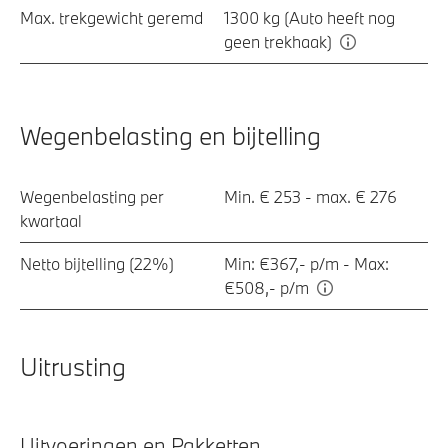
Max. trekgewicht geremd
1300 kg (Auto heeft nog
geen trekhaak)
Wegenbelasting en bijtelling
Wegenbelasting per
Min. € 253 - max. € 276
kwartaal
Netto bijtelling (22%)
Min: €367,- p/m - Max:
€508,- p/m
Uitrusting
Uitvoeringen en Pakketten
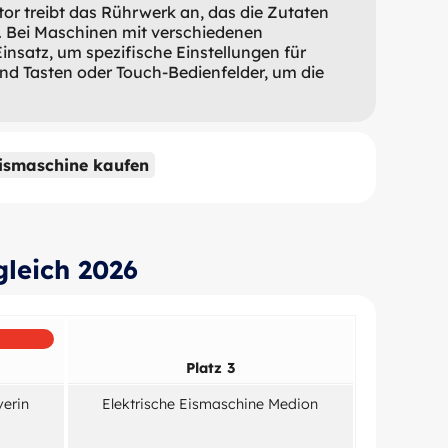
tor treibt das Rührwerk an, das die Zutaten
. Bei Maschinen mit verschiedenen
atz, um spezifische Einstellungen für
und Tasten oder Touch-Bedienfelder, um die
ismaschine kaufen
gleich 2026
Platz 3
verin
Elektrische Eismaschine Medion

□ □ □

REQUIREMENT → Would it be possible to copy the material exactly, excluding the images?

EXERCISE RESULT →
Max. trekgewicht geremd
1300 kg (Auto heeft nog
geen trekhaak)
Wegenbelasting en bijtelling
Wegenbelasting per
Min. € 253 - max. € 276
kwartaal
Netto bijtelling (22%)
Min: €367,- p/m - Max:
€508,- p/m
Uitrusting
Uitvoeringen en Pakketten
tor treibt das Rührwerk an, das die Zutaten
. Bei Maschinen mit verschiedenen
atz, um spezifische Einstellungen für
und Tasten oder Touch-Bedienfelder, um die
ismaschine kaufen
gleich 2026
Platz 3
verin
Elektrische Eismaschine Medion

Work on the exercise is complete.